Rancher Iain Aitken, who raises cattle west of the community, said while his experimental cow would have brought just $340 if auctioned off, the same cow would have yielded $1,233 in hamburger and stew meat when compared to current store prices.
“Producers are selling cull cows at record low prices, yet retail stores claim they use the beef as a loss leader and the beef packers claim they lose money processing cows. We need an inquiry to discover the truth,” Aitken said.
“The Canadian retail price of hamburger today is around $2.75 per pound, up from the $1.75 per pound it was 10 years ago. In those 10 years, however, the price of cull cows at auction has halved. Clearly something is wrong,” he added. “The producer’s share of the retail beef price has fallen from 24 per cent to under 16 per cent in the last 10 years.

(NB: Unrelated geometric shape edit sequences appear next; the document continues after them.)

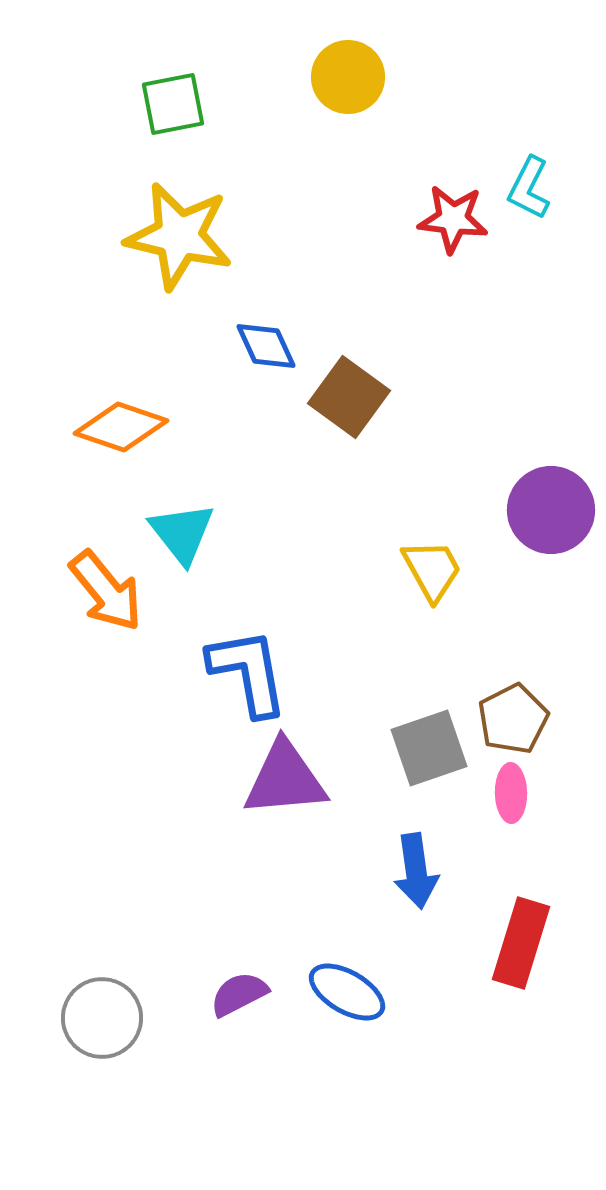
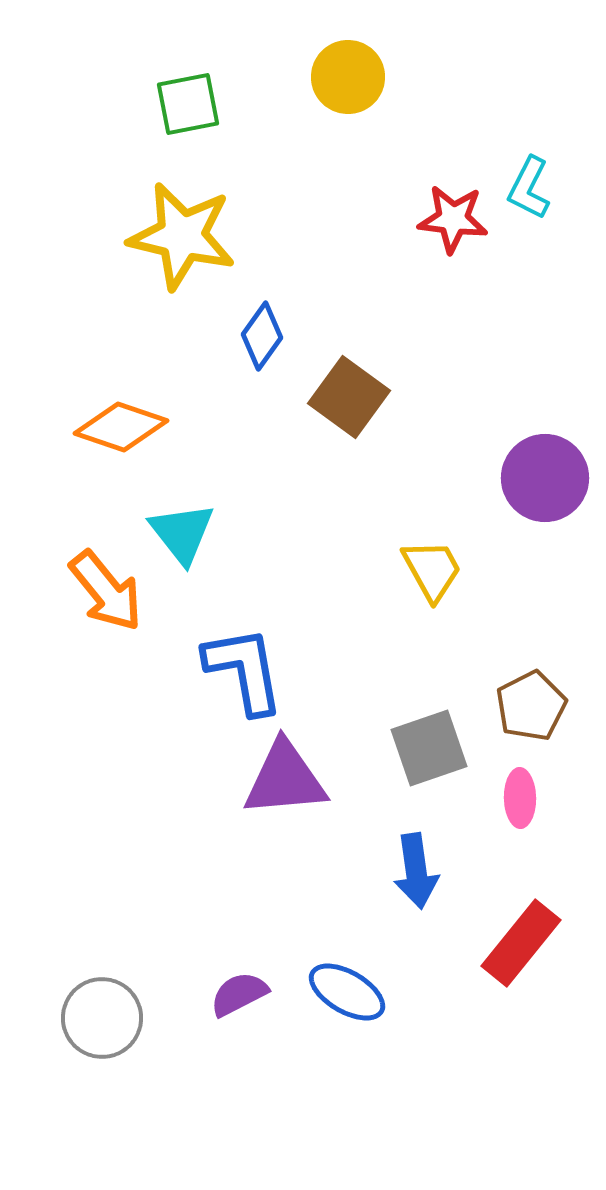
green square: moved 15 px right
yellow star: moved 3 px right
blue diamond: moved 4 px left, 10 px up; rotated 60 degrees clockwise
purple circle: moved 6 px left, 32 px up
blue L-shape: moved 4 px left, 2 px up
brown pentagon: moved 18 px right, 13 px up
pink ellipse: moved 9 px right, 5 px down
red rectangle: rotated 22 degrees clockwise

If we could restore the producer’s share back to the 1999 level of 24 per cent, we would receive 50 per cent more for our fed cattle.”
Aitken said while cull cows are older animals that have been removed from the breeding process, they, along with younger head of cattle, nevertheless provide a crucial source of income for producers and used to bring upward of $700 or more at auction.
“Many producers believe the problem is corporate concentration and the lack of competition in the retailing and particularly the processing sector,” Aitken continued. “The situation in Alberta got worse this summer when Nilsson Brothers Inc. bought the Tyson Foods Lakeside plant at Brooks, thereby reducing the number of main buyers of cull cows from two to one.”
Joining Aitken in suggesting that a more equitable system to protect producers is vital for the health of the industry, is retired National Farmers Union regional organizer Jan Slomp who said the entire matter falls at the feet of politicians in Ottawa.
“We need to have a federal government investigation into the profits made in the beef processing and retailing sectors to identify how much is being made and by whom,” Slomp said. “The previous government investigation in 2004 was abandoned when the large beef packing companies refused to open their books to the auditors. In a democratic country we cannot have these large corporations deciding they are above the law while the livelihoods of beef farmers are threatened due to their monopolistic practices.”
In the spirit of the holiday season, after the cow was processed Aitken donated the beef to the Bissell Centre, which assists low-income families in Edmonton, as well as the Calgary and Rimbey food banks.